“Aunt Rachel!” she said, bluntly, “you are a very good woman! the best and most forgiving human being I ever heard of. I should not feel one particle of surprise to see you float up gently through the roof, at any minute—cap, spectacles, and all—translated to the society of your sister angels—and no questions asked by St. Peter at the gate of Paradise!”
“My love!”
Well as she knew her erratic disposition and wild style of speech, Mrs. Sutton moved her hand toward the patient’s pulse.
“I am not raving! I speak the words of truth and soberness—very sad soberness, too! Believing as you do that Frederic was once the cause of much sorrow to you and to one you loved, and having no reason to care one iota for me, but rather to distrust me, you nevertheless obey my call upon you for service, as if I had every right to make it. And when here, you treat me just as you would Mabel, were her situation as deplorable, her need equal to mine.”
“Why shouldn’t I?” questioned Mrs. Sutton, simply. “I have no ground for a quarrel with you. And if I had—well, the truth is, my dear, I have a poor memory for such things!”
Rosa caught at the scarcely perceptible emphasis upon the “You,” and disregarded the remainder of the remark.

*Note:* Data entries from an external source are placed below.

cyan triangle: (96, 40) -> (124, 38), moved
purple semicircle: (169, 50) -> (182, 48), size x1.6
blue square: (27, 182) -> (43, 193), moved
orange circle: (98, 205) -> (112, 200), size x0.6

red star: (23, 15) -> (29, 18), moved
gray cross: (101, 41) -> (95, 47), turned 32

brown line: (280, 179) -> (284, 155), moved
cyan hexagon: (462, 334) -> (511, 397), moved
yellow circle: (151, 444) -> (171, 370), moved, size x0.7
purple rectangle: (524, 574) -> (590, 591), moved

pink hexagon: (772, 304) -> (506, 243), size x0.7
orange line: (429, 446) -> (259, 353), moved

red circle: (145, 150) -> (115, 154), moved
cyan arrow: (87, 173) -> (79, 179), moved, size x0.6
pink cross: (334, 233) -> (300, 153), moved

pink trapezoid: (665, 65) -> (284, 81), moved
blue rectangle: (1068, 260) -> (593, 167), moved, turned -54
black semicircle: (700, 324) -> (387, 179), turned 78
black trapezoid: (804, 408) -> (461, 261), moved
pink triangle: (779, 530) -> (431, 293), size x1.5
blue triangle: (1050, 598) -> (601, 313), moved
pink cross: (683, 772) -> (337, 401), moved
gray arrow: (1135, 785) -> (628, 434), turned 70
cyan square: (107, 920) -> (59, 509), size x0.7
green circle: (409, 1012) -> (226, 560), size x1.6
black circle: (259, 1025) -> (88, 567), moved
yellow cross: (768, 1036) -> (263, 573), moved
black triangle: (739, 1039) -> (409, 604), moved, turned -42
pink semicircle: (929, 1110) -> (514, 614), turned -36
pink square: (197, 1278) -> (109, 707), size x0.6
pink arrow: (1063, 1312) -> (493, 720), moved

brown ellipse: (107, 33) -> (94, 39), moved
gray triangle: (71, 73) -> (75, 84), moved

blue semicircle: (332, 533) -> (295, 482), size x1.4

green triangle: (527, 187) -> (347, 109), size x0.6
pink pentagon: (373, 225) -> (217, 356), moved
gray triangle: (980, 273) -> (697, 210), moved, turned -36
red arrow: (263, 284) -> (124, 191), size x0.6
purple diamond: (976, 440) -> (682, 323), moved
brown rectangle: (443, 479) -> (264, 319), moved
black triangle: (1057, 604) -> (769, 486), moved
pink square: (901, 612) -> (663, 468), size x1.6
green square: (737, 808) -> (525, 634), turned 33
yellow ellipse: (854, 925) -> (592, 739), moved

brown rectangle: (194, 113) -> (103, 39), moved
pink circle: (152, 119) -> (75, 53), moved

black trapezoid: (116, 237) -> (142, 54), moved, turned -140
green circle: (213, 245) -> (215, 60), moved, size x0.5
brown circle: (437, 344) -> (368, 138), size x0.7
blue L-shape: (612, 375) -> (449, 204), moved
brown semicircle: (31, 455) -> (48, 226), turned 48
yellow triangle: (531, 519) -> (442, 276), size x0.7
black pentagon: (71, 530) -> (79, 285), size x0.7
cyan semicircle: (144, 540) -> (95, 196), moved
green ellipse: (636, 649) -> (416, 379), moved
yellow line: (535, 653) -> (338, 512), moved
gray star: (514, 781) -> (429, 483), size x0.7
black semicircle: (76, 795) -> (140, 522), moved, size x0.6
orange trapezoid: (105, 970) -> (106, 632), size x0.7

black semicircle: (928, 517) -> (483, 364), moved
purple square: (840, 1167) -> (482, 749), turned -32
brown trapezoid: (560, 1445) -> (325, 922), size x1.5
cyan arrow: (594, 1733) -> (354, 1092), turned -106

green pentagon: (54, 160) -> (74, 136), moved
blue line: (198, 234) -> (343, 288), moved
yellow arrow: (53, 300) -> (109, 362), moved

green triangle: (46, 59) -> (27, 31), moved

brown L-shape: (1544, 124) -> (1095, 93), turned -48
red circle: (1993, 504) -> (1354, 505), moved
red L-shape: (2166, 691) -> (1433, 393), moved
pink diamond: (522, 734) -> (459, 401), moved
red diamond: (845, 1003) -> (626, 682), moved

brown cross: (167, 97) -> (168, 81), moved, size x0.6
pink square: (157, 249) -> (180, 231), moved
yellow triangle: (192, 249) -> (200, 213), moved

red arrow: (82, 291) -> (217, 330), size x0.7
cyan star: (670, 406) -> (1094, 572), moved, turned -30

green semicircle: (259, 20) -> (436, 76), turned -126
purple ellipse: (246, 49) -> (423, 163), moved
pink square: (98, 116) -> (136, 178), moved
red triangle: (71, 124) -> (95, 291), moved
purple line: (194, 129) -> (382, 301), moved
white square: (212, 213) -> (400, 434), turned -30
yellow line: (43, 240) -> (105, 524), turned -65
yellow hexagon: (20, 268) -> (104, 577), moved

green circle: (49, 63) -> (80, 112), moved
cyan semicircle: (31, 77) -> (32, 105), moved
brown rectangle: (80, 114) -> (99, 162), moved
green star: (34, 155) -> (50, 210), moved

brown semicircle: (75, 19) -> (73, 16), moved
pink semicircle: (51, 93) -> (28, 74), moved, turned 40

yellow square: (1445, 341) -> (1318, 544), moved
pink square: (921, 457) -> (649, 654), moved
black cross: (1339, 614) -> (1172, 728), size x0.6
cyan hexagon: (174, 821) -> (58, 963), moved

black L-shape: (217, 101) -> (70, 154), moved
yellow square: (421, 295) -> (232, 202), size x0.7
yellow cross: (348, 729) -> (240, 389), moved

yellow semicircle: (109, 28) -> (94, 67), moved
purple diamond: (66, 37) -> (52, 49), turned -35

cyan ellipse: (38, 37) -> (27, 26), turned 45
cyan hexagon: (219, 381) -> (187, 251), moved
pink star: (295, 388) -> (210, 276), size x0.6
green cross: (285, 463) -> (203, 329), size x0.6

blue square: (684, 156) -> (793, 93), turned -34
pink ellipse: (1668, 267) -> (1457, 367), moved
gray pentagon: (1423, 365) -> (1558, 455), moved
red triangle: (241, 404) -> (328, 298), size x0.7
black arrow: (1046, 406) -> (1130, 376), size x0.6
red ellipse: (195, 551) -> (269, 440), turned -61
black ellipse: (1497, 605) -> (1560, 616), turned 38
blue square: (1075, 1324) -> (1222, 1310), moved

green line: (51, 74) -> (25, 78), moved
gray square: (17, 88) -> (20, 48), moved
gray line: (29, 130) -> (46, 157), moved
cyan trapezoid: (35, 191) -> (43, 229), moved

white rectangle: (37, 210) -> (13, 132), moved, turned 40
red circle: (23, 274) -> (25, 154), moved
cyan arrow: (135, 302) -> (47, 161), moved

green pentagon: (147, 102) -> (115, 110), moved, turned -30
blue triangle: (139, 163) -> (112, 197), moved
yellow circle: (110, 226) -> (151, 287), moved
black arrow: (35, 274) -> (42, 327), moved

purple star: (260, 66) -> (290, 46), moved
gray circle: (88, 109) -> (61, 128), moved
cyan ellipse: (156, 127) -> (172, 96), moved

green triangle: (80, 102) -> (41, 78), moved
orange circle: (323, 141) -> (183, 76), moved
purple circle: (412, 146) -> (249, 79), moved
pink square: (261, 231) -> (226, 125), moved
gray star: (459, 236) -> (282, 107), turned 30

“You cannot yet acquit Frederic of wrong-doing! Indeed, Mrs. Sutton, he has been foully wronged among you. It is not because he is my husband that I say this. Mabel’s name has never passed his lips—– nor mine in his hearing, since I became his wife. And every one of the family has been equally guarded when he was by. I doubt, sometimes, if he has ever heard whom she married or where she lives—so carefully has he shunned every reference to her or any of the Ridgeley people. During the nine years we have lived together, he has given me no cause to suspect that he ever thinks of her, or laments the broken engagement. If I have made myself wretched by imagining the contrary, it was my fault, not his—my foolish, wicked jealousy. I would scorn to imply a doubt of his integrity, by reminding him of the charges proferred against him by Winston Aylett, and believed by his sister—much less ask him to contradict them. I never put any faith in them from the outset. It comforts me to recollect that my confidence in him stood fast when everybody else distrusted him—my noble, slandered darling! But my declaration of his innocence is founded upon his blameless life and upright principles. No one could be with him as I have been, and doubt him. He is a perfect man—if there was ever a sinless mortal—great-hearted, gentle, and sincere. Do not I know this? Have I not proved him to the utmost?”
Her rapid, impassioned declamation was ended by a copious flood of grief that provoked a frightful fit of coughing. When this was subdued she was weaker than a year-old infant, and lay between stupor and dreaming for so long a time, that Mrs. Sutton became alarmed.